Exercise requirements: Below is some data. Retype exactly the lines starting at the one with "감사결과에 따른 처분요구" and ending at the one with "및 평가등급 변경사유)".

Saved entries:
************
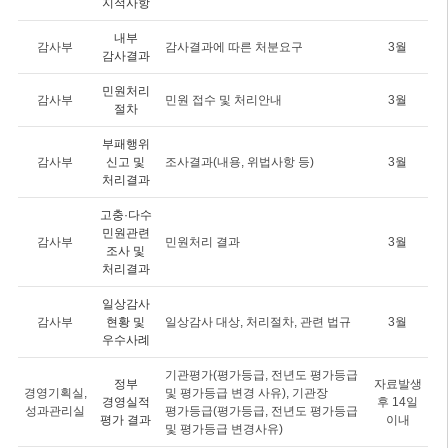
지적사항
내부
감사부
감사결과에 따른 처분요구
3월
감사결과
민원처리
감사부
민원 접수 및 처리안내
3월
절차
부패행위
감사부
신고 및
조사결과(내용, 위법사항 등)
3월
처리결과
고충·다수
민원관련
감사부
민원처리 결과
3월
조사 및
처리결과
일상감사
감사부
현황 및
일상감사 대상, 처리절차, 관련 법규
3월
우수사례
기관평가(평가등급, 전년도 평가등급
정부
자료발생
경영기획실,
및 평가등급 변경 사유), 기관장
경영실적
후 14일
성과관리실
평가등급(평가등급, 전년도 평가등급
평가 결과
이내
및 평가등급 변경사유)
************
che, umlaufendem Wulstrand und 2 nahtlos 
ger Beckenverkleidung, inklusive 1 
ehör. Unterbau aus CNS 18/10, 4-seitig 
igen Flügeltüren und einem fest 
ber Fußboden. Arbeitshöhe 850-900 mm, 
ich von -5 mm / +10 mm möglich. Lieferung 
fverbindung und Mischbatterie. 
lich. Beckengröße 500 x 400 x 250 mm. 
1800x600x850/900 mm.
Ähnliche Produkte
************
Written response:
감사결과에 따른 처분요구
3월
감사결과
민원처리
감사부
민원 접수 및 처리안내
3월
절차
부패행위
감사부
신고 및
조사결과(내용, 위법사항 등)
3월
처리결과
고충·다수
민원관련
감사부
민원처리 결과
3월
조사 및
처리결과
일상감사
감사부
현황 및
일상감사 대상, 처리절차, 관련 법규
3월
우수사례
기관평가(평가등급, 전년도 평가등급
정부
자료발생
경영기획실,
및 평가등급 변경 사유), 기관장
경영실적
후 14일
성과관리실
평가등급(평가등급, 전년도 평가등급
평가 결과
이내
및 평가등급 변경사유)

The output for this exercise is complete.